Devin Morgan

Personal information
- Full name: Devin Bye Morgan
- Date of birth: December 25, 1993 (age 32)
- Place of birth: Brooklyn, New York, United States
- Height: 1.91 m (6 ft 3 in)
- Position: Defender

College career
- Years: Team / Apps / (Gls)
- 2012–2014: Cornell Big Red / 40 / (4)
- 2015: St. John's Red Storm / 18 / (0)

Senior career*
- Years: Team / Apps / (Gls)
- 2016: Tulsa Roughnecks / 13 / (0)
- 2017: Södertälje FK / 3 / (0)
- 2019: Ungmennafélagið Leiknir / 17 / (0)

= Devin Morgan =

American soccer player

Devin Bye Morgan (born December 25, 1993) is an American soccer player.

==Career==

===College and amateur===
Morgan played four years of college soccer, three at Cornell University from 2012 to 2014, and one further year at St. John's University in 2015.
At the conclusion of his senior year at Cornell, Morgan was named a Second Team All-Ivy Selection after captaining his side to a program record 11 clean sheets and allowing only 11 goals over 17 games.

===Professional===
Morgan signed his first professional contract with United Soccer League side Tulsa Roughnecks on July 15, 2016.

 He made his debut the following day in a 2–0 victory over Saint Louis FC.

Morgan signed on with Swedish team Södertälje FK for the 2017 season. Multiple injuries prevented Morgan from making more than 3 appearances over the course of the season.
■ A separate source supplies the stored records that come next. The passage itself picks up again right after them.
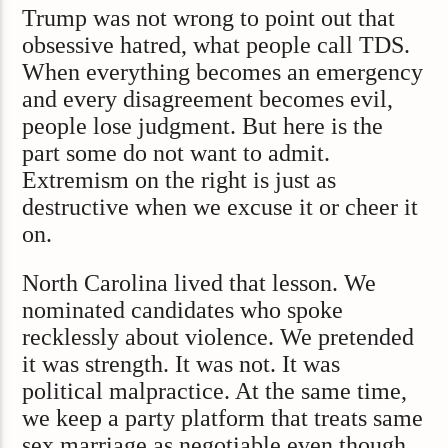
Trump was not wrong to point out that
obsessive hatred, what people call TDS.
When everything becomes an emergency
and every disagreement becomes evil,
people lose judgment. But here is the
part some do not want to admit.
Extremism on the right is just as
destructive when we excuse it or cheer it
on.
North Carolina lived that lesson. We
nominated candidates who spoke
recklessly about violence. We pretended
it was strength. It was not. It was
political malpractice. At the same time,
we keep a party platform that treats same
sex marriage as negotiable even though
Morgan signed on with Icelandic team Leiknir F. for the 2019 season. Morgan helped the team to a league championship and promotion to Inkasso. Leiknir F. conceded the fewest goals in the league, surrendering 22 goals in 22 games. Morgan was voted to the "team of the season" (left central defender) at the conclusion of the season.